**GIVEN RECORDS**
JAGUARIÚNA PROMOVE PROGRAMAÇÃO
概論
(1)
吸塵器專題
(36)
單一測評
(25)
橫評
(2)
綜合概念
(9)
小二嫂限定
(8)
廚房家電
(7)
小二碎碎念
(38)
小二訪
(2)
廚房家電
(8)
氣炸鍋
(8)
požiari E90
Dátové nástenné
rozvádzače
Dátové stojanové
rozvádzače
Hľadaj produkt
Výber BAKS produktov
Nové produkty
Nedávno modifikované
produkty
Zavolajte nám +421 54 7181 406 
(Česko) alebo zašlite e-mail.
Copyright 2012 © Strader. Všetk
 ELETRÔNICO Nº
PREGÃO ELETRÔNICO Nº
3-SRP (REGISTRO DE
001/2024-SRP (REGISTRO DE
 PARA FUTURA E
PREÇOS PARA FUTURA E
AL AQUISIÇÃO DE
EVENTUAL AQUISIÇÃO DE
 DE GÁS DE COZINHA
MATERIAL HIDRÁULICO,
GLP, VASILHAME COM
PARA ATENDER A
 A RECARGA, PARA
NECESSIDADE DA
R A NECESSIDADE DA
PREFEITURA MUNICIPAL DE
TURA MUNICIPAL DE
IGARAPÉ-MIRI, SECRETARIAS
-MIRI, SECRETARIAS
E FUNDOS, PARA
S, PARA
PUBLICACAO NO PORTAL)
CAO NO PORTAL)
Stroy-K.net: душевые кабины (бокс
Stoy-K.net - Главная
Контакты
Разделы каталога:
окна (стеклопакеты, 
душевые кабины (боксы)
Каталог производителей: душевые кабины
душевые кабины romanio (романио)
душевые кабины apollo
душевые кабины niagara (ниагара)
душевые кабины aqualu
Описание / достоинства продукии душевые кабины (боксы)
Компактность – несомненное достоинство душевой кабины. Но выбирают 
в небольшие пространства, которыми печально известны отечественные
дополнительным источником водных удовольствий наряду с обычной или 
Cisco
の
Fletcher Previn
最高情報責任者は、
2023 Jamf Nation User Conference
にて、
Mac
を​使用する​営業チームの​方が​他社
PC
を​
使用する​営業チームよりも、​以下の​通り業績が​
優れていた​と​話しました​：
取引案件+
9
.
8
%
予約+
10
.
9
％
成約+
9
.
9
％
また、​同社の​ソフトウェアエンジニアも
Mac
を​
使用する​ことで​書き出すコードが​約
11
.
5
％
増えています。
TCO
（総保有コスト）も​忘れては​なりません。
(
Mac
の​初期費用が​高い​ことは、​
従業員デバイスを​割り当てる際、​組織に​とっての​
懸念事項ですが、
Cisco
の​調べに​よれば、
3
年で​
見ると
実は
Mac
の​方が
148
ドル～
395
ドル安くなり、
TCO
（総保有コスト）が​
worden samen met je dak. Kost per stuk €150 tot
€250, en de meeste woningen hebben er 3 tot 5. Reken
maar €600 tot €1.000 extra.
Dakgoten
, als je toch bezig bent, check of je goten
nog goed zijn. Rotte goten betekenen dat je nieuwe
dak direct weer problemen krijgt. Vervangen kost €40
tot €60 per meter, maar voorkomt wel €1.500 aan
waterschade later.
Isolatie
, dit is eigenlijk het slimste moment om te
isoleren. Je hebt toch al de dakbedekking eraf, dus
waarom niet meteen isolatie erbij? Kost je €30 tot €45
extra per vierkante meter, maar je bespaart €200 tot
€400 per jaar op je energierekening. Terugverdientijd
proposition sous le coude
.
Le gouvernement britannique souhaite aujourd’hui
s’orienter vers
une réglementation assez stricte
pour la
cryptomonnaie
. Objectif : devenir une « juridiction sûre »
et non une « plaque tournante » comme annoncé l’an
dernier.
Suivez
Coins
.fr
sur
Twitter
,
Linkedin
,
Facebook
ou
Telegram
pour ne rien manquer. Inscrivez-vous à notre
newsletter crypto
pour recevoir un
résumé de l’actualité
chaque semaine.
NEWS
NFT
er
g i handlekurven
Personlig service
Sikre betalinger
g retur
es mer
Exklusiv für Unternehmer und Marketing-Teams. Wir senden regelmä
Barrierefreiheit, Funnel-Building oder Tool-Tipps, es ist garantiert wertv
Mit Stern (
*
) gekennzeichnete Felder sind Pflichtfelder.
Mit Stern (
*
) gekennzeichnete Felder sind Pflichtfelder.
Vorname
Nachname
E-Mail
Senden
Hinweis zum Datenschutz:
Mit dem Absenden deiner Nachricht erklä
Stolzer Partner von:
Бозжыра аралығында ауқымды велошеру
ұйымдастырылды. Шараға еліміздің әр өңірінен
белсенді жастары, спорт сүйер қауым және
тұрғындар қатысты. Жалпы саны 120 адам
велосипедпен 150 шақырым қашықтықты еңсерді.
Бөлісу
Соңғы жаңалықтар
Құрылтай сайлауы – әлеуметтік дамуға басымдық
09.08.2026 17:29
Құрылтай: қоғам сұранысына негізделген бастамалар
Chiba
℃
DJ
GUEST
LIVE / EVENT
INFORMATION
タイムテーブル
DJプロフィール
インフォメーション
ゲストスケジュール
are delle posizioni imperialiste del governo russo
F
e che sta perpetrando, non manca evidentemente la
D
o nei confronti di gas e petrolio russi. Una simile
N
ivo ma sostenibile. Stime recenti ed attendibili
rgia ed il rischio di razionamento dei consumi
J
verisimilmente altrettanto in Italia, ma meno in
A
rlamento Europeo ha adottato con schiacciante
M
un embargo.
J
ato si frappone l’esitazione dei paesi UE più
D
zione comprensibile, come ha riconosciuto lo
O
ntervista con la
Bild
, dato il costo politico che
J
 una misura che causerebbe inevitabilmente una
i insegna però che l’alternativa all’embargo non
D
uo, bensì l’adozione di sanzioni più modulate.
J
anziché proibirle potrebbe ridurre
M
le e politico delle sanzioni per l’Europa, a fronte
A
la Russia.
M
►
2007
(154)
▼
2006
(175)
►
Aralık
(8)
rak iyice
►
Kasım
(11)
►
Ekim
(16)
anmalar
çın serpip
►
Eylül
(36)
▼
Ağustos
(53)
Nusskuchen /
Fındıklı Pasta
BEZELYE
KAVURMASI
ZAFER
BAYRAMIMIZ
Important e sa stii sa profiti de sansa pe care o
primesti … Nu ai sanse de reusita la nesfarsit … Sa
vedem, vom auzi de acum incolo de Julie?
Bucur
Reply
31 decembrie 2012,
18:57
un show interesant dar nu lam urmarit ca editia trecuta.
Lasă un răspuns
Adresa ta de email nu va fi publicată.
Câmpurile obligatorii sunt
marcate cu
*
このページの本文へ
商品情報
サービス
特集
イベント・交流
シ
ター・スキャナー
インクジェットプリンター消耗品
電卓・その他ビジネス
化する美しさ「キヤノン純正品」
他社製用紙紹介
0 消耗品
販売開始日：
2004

**TASK DETAILS**
Every line that contains the string "REGISTRO" should be returned from the data.

**RESPONSE**
3-SRP (REGISTRO DE
001/2024-SRP (REGISTRO DE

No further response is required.